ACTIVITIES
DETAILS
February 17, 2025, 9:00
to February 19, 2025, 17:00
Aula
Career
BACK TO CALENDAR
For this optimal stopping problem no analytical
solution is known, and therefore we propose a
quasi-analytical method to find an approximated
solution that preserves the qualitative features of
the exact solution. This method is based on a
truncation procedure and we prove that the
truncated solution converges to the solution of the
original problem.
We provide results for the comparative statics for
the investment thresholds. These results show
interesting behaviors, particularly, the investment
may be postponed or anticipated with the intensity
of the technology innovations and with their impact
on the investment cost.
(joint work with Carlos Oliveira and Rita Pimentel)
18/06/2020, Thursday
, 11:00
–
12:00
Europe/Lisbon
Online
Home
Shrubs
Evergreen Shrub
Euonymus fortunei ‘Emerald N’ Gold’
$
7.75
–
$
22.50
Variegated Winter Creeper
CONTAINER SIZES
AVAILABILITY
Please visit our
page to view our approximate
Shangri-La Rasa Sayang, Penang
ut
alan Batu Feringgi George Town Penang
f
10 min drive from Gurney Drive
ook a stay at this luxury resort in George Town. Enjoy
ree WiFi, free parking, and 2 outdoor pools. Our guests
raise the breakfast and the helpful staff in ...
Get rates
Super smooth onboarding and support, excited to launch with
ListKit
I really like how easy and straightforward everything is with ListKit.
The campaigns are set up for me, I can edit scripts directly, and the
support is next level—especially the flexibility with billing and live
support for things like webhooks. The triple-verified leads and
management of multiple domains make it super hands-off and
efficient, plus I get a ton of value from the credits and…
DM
---
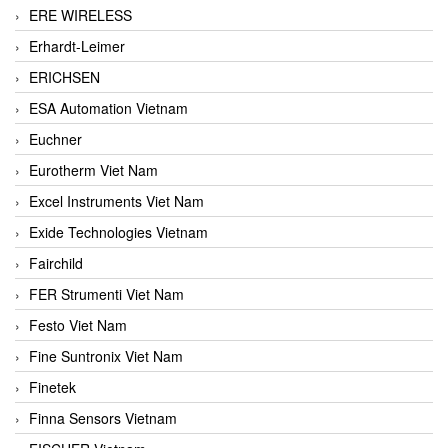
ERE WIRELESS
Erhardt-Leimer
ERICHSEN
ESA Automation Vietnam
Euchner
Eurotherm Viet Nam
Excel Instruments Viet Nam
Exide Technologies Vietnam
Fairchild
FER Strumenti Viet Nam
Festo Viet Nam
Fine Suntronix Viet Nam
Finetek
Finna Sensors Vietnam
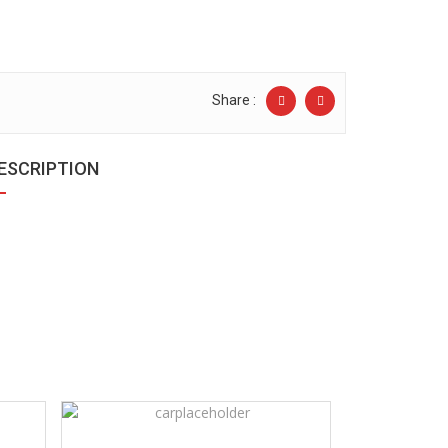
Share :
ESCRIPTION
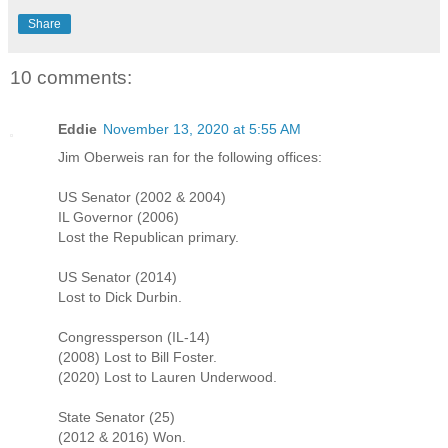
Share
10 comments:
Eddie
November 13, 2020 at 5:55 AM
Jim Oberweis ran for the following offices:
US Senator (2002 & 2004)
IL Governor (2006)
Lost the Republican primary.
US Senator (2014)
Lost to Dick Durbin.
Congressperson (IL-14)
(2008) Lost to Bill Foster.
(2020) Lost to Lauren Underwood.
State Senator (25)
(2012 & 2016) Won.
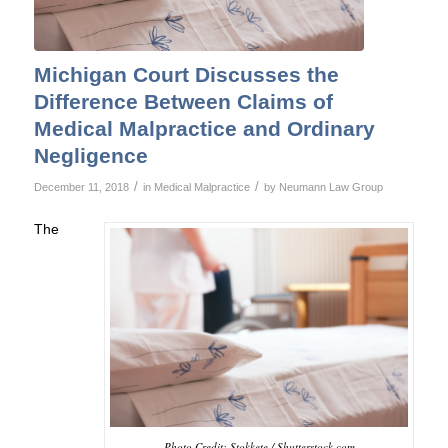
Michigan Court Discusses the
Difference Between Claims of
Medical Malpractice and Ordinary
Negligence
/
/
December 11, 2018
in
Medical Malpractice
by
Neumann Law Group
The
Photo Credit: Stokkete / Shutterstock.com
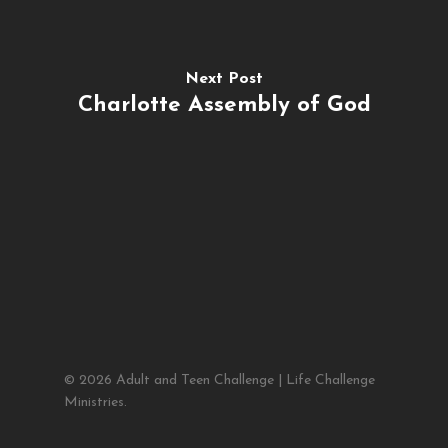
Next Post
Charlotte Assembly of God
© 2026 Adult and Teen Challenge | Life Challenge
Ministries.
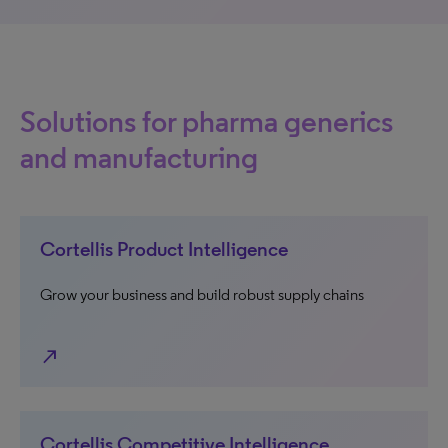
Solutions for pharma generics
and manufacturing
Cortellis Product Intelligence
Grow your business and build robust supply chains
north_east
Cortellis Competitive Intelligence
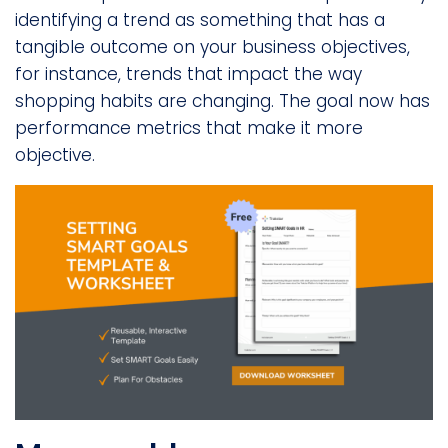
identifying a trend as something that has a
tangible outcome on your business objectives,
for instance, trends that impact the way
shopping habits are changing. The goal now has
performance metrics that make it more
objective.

Problem to solve: Search the records line by line for the word "with" and copy every line where it appears.

Answer box:
may be postponed or anticipated with the intensity
of the technology innovations and with their impact
(joint work with Carlos Oliveira and Rita Pimentel)
Super smooth onboarding and support, excited to launch with
I really like how easy and straightforward everything is with ListKit.
support is next level—especially the flexibility with billing and live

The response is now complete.